> _Task directions_
Set the records down again in full, exactly as they are, apart from the images.
*** Opening Source data ***
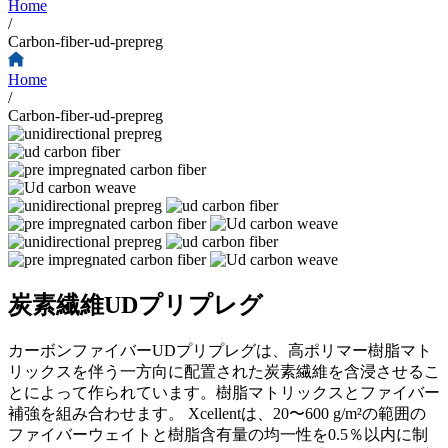
Home
/
Carbon-fiber-ud-prepreg
Home
/
Carbon-fiber-ud-prepreg
炭素繊維UDプリプレグ
カーボンファイバーUDプリプレグは、高ポリマー樹脂マト
リックスを伴う一方向に配置された炭素繊維を含浸させるこ
とによって作られています。樹脂マトリックスとファイバー
補強を組み合わせます。 Xcellentは、20〜600 g/m²の範囲の
ファイバーウェイトと樹脂含有量の均一性を0.5％以内に制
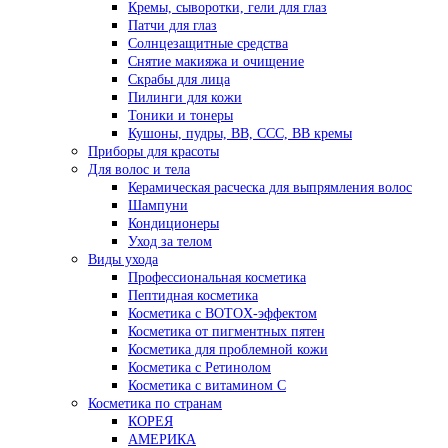
Кремы, сыворотки, гели для глаз
Патчи для глаз
Солнцезащитные средства
Снятие макияжа и очищение
Скрабы для лица
Пилинги для кожи
Тоники и тонеры
Кушоны, пудры, ВВ, ССС, ВВ кремы
Приборы для красоты
Для волос и тела
Керамическая расческа для выпрямления волос
Шампуни
Кондиционеры
Уход за телом
Виды ухода
Профессиональная косметика
Пептидная косметика
Косметика с BOTOX-эффектом
Косметика от пигментных пятен
Косметика для проблемной кожи
Косметика с Ретинолом
Косметика с витамином С
Косметика по странам
КОРЕЯ
АМЕРИКА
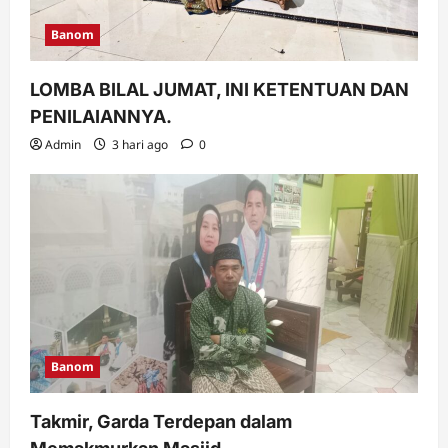
Banom
LOMBA BILAL JUMAT, INI KETENTUAN DAN
PENILAIANNYA.
Admin
3 hari ago
0
Banom
Takmir, Garda Terdepan dalam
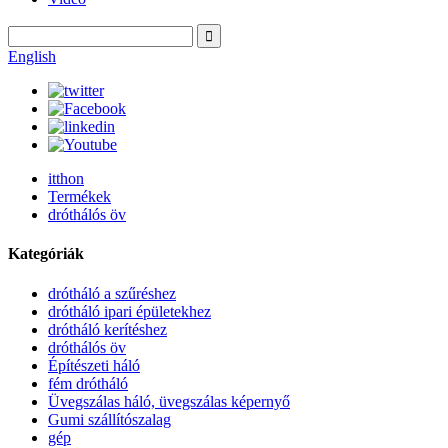
English
itthon
Termékek
dróthálós öv
Kategóriák
drótháló a szűréshez
drótháló ipari épületekhez
drótháló kerítéshez
dróthálós öv
Építészeti háló
fém drótháló
Üvegszálas háló, üvegszálas képernyő
Gumi szállítószalag
gép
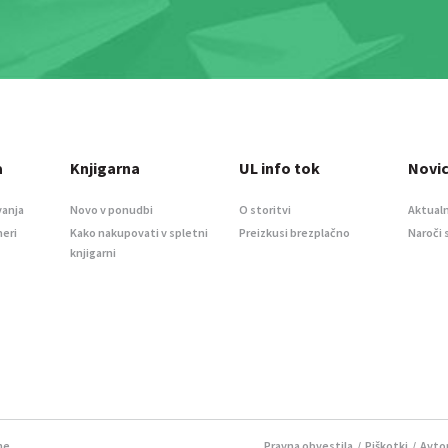
a
Knjigarna
UL info tok
Novi
vanja
Novo v ponudbi
O storitvi
Aktualn
meri
Kako nakupovati v spletni
Preizkusi brezplačno
Naroči 
knjigarni
ne.
Pravna obvestila
/
Piškotki
/ Avtor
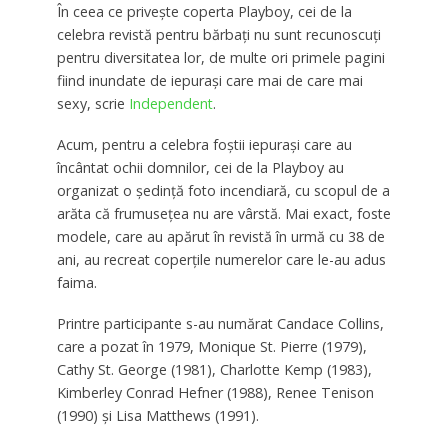
În ceea ce priveşte coperta Playboy, cei de la
celebra revistă pentru bărbaţi nu sunt recunoscuţi
pentru diversitatea lor, de multe ori primele pagini
fiind inundate de iepuraşi care mai de care mai
sexy, scrie
Independent
.
Acum, pentru a celebra foştii iepuraşi care au
încântat ochii domnilor, cei de la Playboy au
organizat o şedinţă foto incendiară, cu scopul de a
arăta că frumuseţea nu are vârstă. Mai exact, foste
modele, care au apărut în revistă în urmă cu 38 de
ani, au recreat coperţile numerelor care le-au adus
faima.
Printre participante s-au numărat Candace Collins,
care a pozat în 1979, Monique St. Pierre (1979),
Cathy St. George (1981), Charlotte Kemp (1983),
Kimberley Conrad Hefner (1988), Renee Tenison
(1990) şi Lisa Matthews (1991).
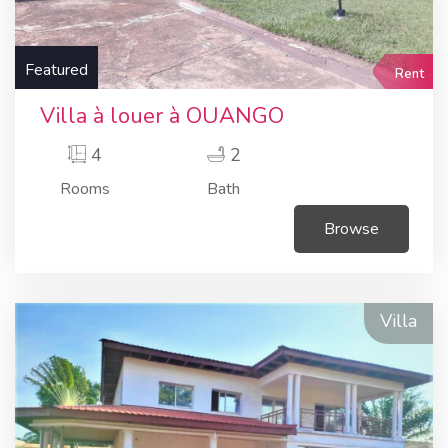
Featured
Rent
Villa à louer à OUANGO
4
2
Rooms
Bath
Browse
Villa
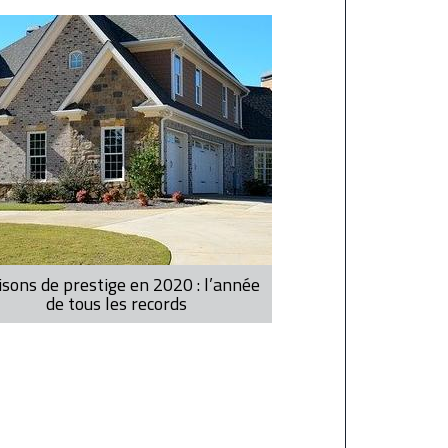
sons de prestige en 2020 : l’année
de tous les records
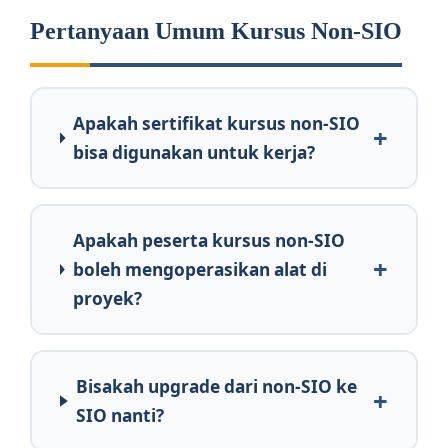
Pertanyaan Umum Kursus Non-SIO
Apakah sertifikat kursus non-SIO
bisa digunakan untuk kerja?
Apakah peserta kursus non-SIO
boleh mengoperasikan alat di
proyek?
Bisakah upgrade dari non-SIO ke
SIO nanti?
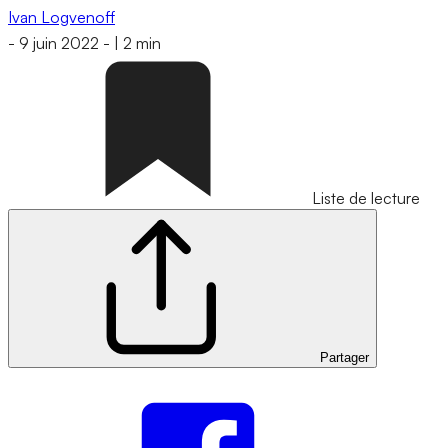
Ivan Logvenoff
-
9 juin 2022
-
|
2 min
Liste de lecture
Partager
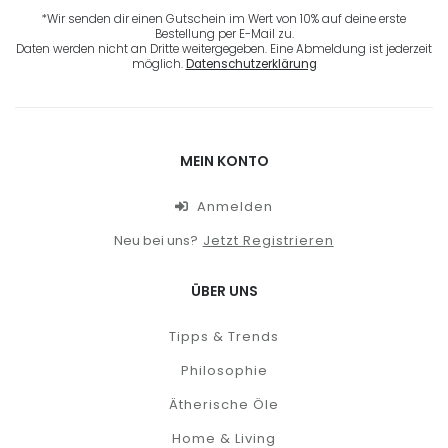
*Wir senden dir einen Gutschein im Wert von 10% auf deine erste
Bestellung per E-Mail zu.
Daten werden nicht an Dritte weitergegeben. Eine Abmeldung ist jederzeit
möglich.
Datenschutzerklärung
MEIN KONTO
Anmelden
Neu bei uns?
Jetzt Registrieren
ÜBER UNS
Tipps & Trends
Philosophie
Ätherische Öle
Home & Living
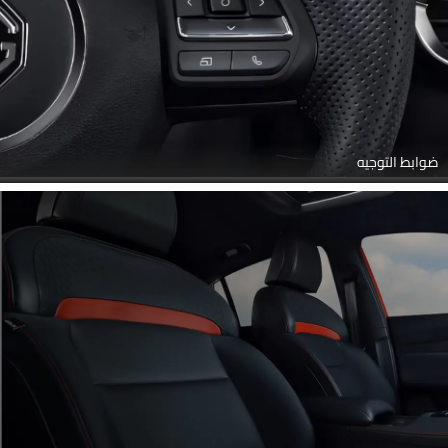
ضوابط التوجيه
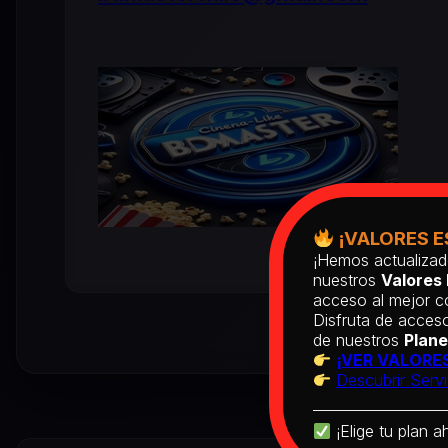
¡VALORES E
¡Hemos actualizad
nuestros
Valores 
acceso al mejor co
Disfruta de acceso
de nuestros
Plane
¡VER VALORES
Descubrir Servi
¡Elige tu plan a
*** Closing Source data ***
> _Answer to the problem_
Home
/
Carbon-fiber-ud-prepreg
Home
/
Carbon-fiber-ud-prepreg
炭素繊維UDプリプレグ
カーボンファイバーUDプリプレグは、高ポリマー樹脂マト
リックスを伴う一方向に配置された炭素繊維を含浸させるこ
とによって作られています。樹脂マトリックスとファイバー
補強を組み合わせます。 Xcellentは、20〜600 g/m²の範囲の
ファイバーウェイトと樹脂含有量の均一性を0.5％以内に制
Кремы, сыворотки, гели для глаз
Патчи для глаз
Солнцезащитные средства
Снятие макияжа и очищение
Скрабы для лица
Пилинги для кожи
Тоники и тонеры
Кушоны, пудры, ВВ, ССС, ВВ кремы
Приборы для красоты
Для волос и тела
Керамическая расческа для выпрямления волос
Шампуни
Кондиционеры
Уход за телом
Виды ухода
Профессиональная косметика
Пептидная косметика
Косметика с BOTOX-эффектом
Косметика от пигментных пятен
Косметика для проблемной кожи
Косметика с Ретинолом
Косметика с витамином С
Косметика по странам
КОРЕЯ
АМЕРИКА
Banom
LOMBA BILAL JUMAT, INI KETENTUAN DAN
PENILAIANNYA.
Admin
3 hari ago
0
Banom
Takmir, Garda Terdepan dalam
English
itthon
Termékek
dróthálós öv
Kategóriák
drótháló a szűréshez
drótháló ipari épületekhez
drótháló kerítéshez
dróthálós öv
Építészeti háló
fém drótháló
Üvegszálas háló, üvegszálas képernyő
Gumi szállítószalag
gép
a
Knjigarna
UL info tok
Novi
vanja
Novo v ponudbi
O storitvi
Aktualn
meri
Kako nakupovati v spletni
Preizkusi brezplačno
Naroči 
knjigarni
ne.
Pravna obvestila
/
Piškotki
/ Avtor
În ceea ce priveşte coperta Playboy, cei de la
celebra revistă pentru bărbaţi nu sunt recunoscuţi
pentru diversitatea lor, de multe ori primele pagini
fiind inundate de iepuraşi care mai de care mai
sexy, scrie
Independent
.
Acum, pentru a celebra foştii iepuraşi care au
încântat ochii domnilor, cei de la Playboy au
organizat o şedinţă foto incendiară, cu scopul de a
arăta că frumuseţea nu are vârstă. Mai exact, foste
modele, care au apărut în revistă în urmă cu 38 de
ani, au recreat coperţile numerelor care le-au adus
faima.
Printre participante s-au numărat Candace Collins,
care a pozat în 1979, Monique St. Pierre (1979),
Cathy St. George (1981), Charlotte Kemp (1983),
Kimberley Conrad Hefner (1988), Renee Tenison
(1990) şi Lisa Matthews (1991).
Featured
Rent
Villa à louer à OUANGO
4
2
Rooms
Bath
Browse
Villa
sons de prestige en 2020 : l’année
de tous les records
Pertanyaan Umum Kursus Non-SIO
Apakah sertifikat kursus non-SIO
bisa digunakan untuk kerja?
Apakah peserta kursus non-SIO
boleh mengoperasikan alat di
proyek?
Bisakah upgrade dari non-SIO ke
SIO nanti?
Ivan Logvenoff
-
9 juin 2022
-
|
2 min
Liste de lecture
Partager
*Wir senden dir einen Gutschein im Wert von 10% auf deine erste
Bestellung per E-Mail zu.
Daten werden nicht an Dritte weitergegeben. Eine Abmeldung ist jederzeit
möglich.
Datenschutzerklärung
MEIN KONTO
Anmelden
Neu bei uns?
Jetzt Registrieren
ÜBER UNS
Tipps & Trends
Philosophie
Ätherische Öle
Home & Living
ضوابط التوجيه
¡VALORES E
¡Hemos actualizad
nuestros
Valores 
acceso al mejor co
Disfruta de acceso
de nuestros
Plane
¡VER VALORES
Descubrir Servi
¡Elige tu plan a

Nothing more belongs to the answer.